APIsec for Backend engineers
What middleBrick covers
- Black-box scanning with read-only GET and HEAD methods
- Risk scoring from A to F with prioritized findings
- OpenAPI 3.0/3.1 and Swagger 2.0 parsing with $ref resolution
- Authenticated scans with header allowlist and domain verification
- Continuous monitoring with diff detection and webhook alerts
- CI/CD integration via GitHub Action and MCP server support
Purpose and workflow for backend engineers
This tool is designed for backend engineers who need to validate API surface area without integrating an agent into their stack. You submit a target URL, receive a risk score from A to F, and get a prioritized list of findings. The scanner operates as a read-only black-box system, using only GET and HEAD requests plus text-only POST for LLM probes, and completes a scan in under one minute.
Detection scope aligned to industry standards
The scanner evaluates 12 categories aligned to OWASP API Top 10 (2023). It checks authentication bypasses and JWT misconfigurations such as alg=none, HS256 usage, expired tokens, missing claims, and sensitive data in claims. It tests for BOLA and IDOR via sequential ID enumeration and active adjacent-ID probing, and BFLA and privilege escalation through admin endpoint probing and role/permission field leakage. Additional categories include property authorization over-exposure, input validation issues like CORS wildcards and dangerous HTTP methods, rate limiting and resource consumption signals, data exposure including PII patterns and API key formats, encryption hygiene, SSRF indicators, inventory management gaps, unsafe consumption surfaces, and LLM/AI security probes across tiered scan depths.
Where applicable, findings map to PCI-DSS 4.0, SOC 2 Type II, and OWASP API Top 10 (2023).
OpenAPI analysis and authenticated scanning
The tool parses OpenAPI 3.0, 3.1, and Swagger 2.0 files with recursive $ref resolution, cross-referencing spec definitions against runtime behavior to identify undefined security schemes, sensitive fields, deprecated operations, and missing pagination. For authenticated scans, supported methods include Bearer tokens, API keys, Basic auth, and cookies. Domain verification is enforced through DNS TXT records or an HTTP well-known file so that only the domain owner can submit credentials.

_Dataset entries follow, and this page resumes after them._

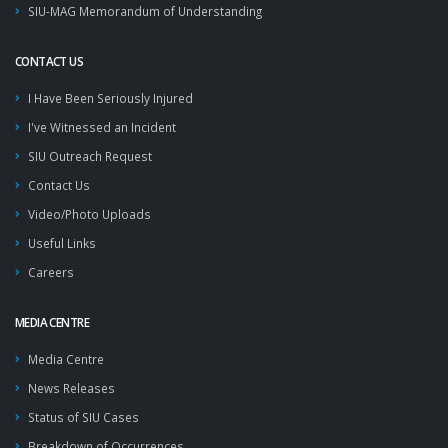
SIU-MAG Memorandum of Understanding
CONTACT US
I Have Been Seriously Injured
I've Witnessed an Incident
SIU Outreach Request
Contact Us
Video/Photo Uploads
Useful Links
Careers
MEDIA CENTRE
Media Centre
News Releases
Status of SIU Cases
Breakdown of Occurrences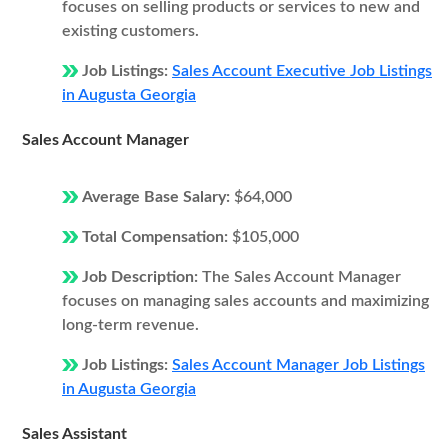
focuses on selling products or services to new and
existing customers.
Job Listings:
Sales Account Executive Job Listings
in Augusta Georgia
Sales Account Manager
Average Base Salary:
$64,000
Total Compensation:
$105,000
Job Description:
The Sales Account Manager
focuses on managing sales accounts and maximizing
long-term revenue.
Job Listings:
Sales Account Manager Job Listings
in Augusta Georgia
Sales Assistant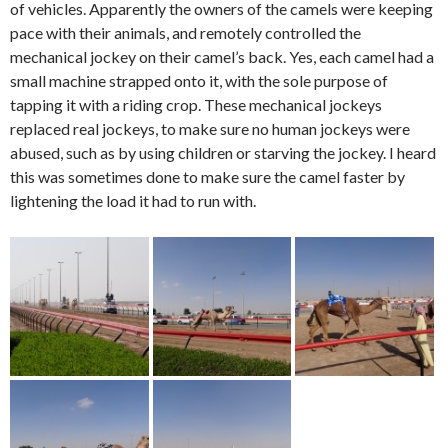
of vehicles. Apparently the owners of the camels were keeping
pace with their animals, and remotely controlled the
mechanical jockey on their camel’s back. Yes, each camel had a
small machine strapped onto it, with the sole purpose of
tapping it with a riding crop. These mechanical jockeys
replaced real jockeys, to make sure no human jockeys were
abused, such as by using children or starving the jockey. I heard
this was sometimes done to make sure the camel faster by
lightening the load it had to run with.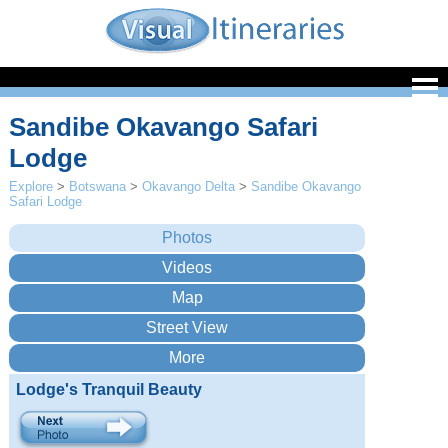
Sandibe Okavango Safari
Lodge
Explore
>
Botswana
>
Okavango Delta
>
Sandibe Okavango
Safari Lodge
Lodge's Tranquil Beauty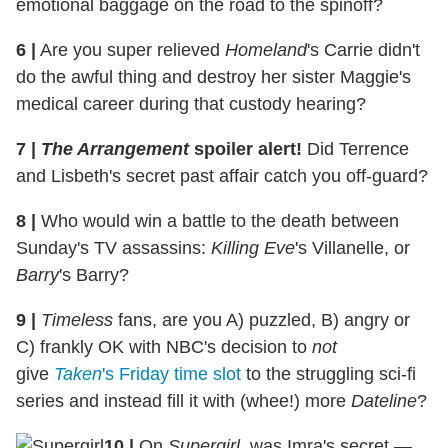
emotional baggage on the road to the spinoff?
6
|
Are you super relieved
Homeland
's Carrie didn't
do the awful thing and destroy her sister Maggie's
medical career during that custody hearing?
7
|
The Arrangement
spoiler alert!
Did Terrence
and Lisbeth's secret past affair catch you off-guard?
8
|
Who would win a battle to the death between
Sunday's TV assassins:
Killing Eve
's Villanelle, or
Barry
's Barry?
9
|
Timeless
fans, are you A) puzzled, B) angry or
C) frankly OK with NBC's decision to
not
give
Taken
's Friday time slot
to the struggling sci-fi
series and instead fill it with (whee!) more
Dateline
?
10
|
On
Supergirl
, was Imra's secret —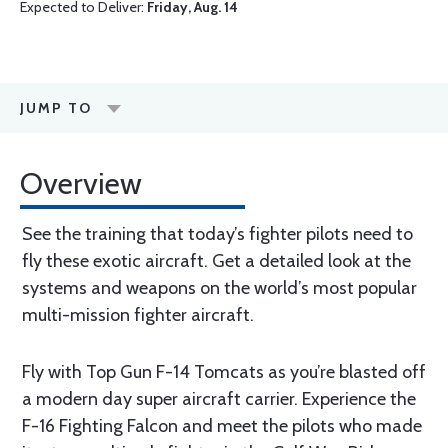
Expected to Deliver:
Friday, Aug. 14
JUMP TO
Overview
See the training that today’s fighter pilots need to
fly these exotic aircraft. Get a detailed look at the
systems and weapons on the world’s most popular
multi-mission fighter aircraft.
Fly with Top Gun F-14 Tomcats as you’re blasted off
a modern day super aircraft carrier. Experience the
F-16 Fighting Falcon and meet the pilots who made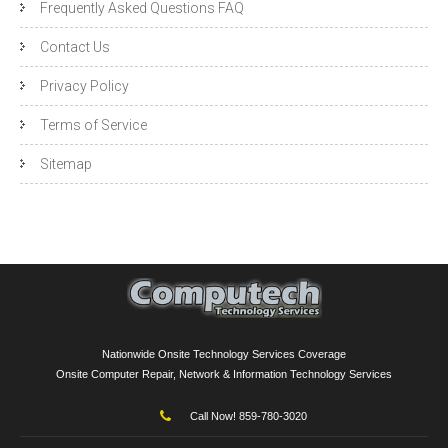
Frequently Asked Questions FAQ
Contact Us
Privacy Policy
Terms of Service
Sitemap
Nationwide Onsite Technology Services Coverage
Onsite Computer Repair, Network & Information Technology Services
Call Now! 859-780-3020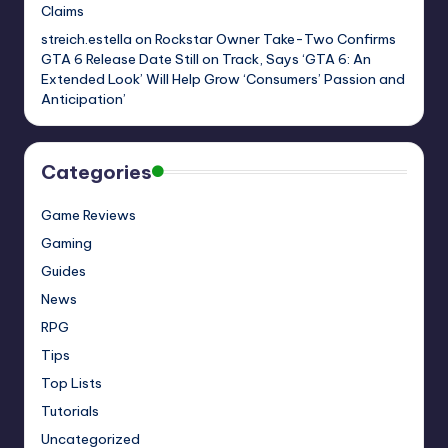
Claims
streich.estella
on
Rockstar Owner Take-Two Confirms
GTA 6 Release Date Still on Track, Says ‘GTA 6: An
Extended Look’ Will Help Grow ‘Consumers’ Passion and
Anticipation’
Categories
Game Reviews
Gaming
Guides
News
RPG
Tips
Top Lists
Tutorials
Uncategorized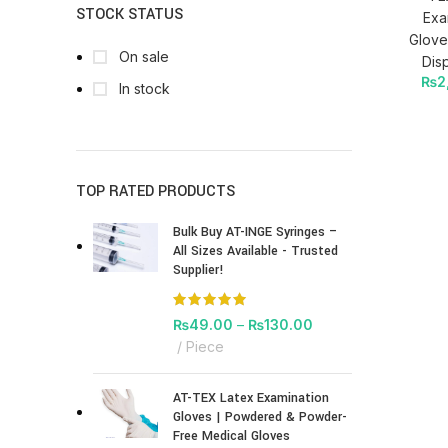
STOCK STATUS
Exa
Glove
On sale
Dis
₨
2
In stock
TOP RATED PRODUCTS
Bulk Buy AT-INGE Syringes –
All Sizes Available - Trusted
Supplier!
₨
49.00
–
₨
130.00
Piece
AT-TEX Latex Examination
Gloves | Powdered & Powder-
Free Medical Gloves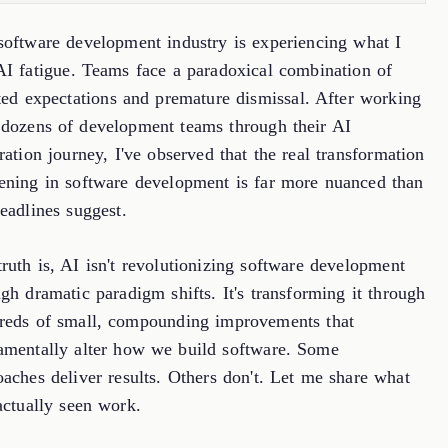
software development industry is experiencing what I
 AI fatigue. Teams face a paradoxical combination of
ated expectations and premature dismissal. After working
 dozens of development teams through their AI
ration journey, I've observed that the real transformation
ening in software development is far more nuanced than
eadlines suggest.
ruth is, AI isn't revolutionizing software development
gh dramatic paradigm shifts. It's transforming it through
reds of small, compounding improvements that
amentally alter how we build software. Some
aches deliver results. Others don't. Let me share what
actually seen work.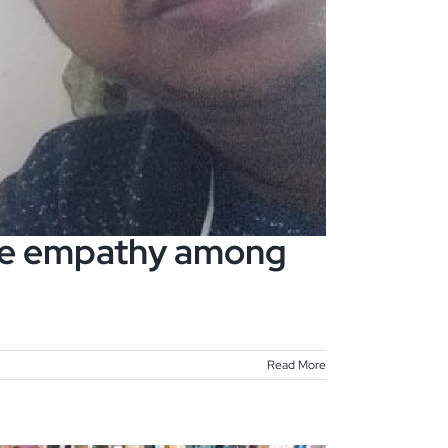
age empathy among
Read More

A strict header allowlist limits forwarded headers to Authorization, X-API-Key, Cookie, and X-Custom-*.
Continuous monitoring and integration options
Pro tier enables scheduled rescans at intervals of six hours, daily, weekly, or monthly, with diff detection across scans to surface new findings, resolved findings, and score drift. Alerts are delivered via email at a rate-limited frequency of one per hour per API, and HMAC-SHA256 signed webhooks can be configured to auto-disable after five consecutive failures. Integration paths include a web dashboard for managing scans and reports, a CLI via an npm package with JSON or text output, a GitHub Action that can fail CI/CD builds when scores drop below a threshold, an MCP server for AI coding assistants, and a programmable API for custom workflows.
Limitations and safety posture
The scanner does not fix, patch, block, or remediate issues; it detects and reports with remediation guidance. It does not perform active SQL injection or command injection, does not detect business logic vulnerabilities, does not perform blind SSRF testing, and does not replace a human pentester for high-stakes audits. Safety measures include read-only methods only, blocking destructive payloads, and blocking private IPs, localhost, and cloud metadata endpoints at multiple layers. Customer data is deletable on demand and purged within 30 days of cancellation, and it is never sold or used for model training.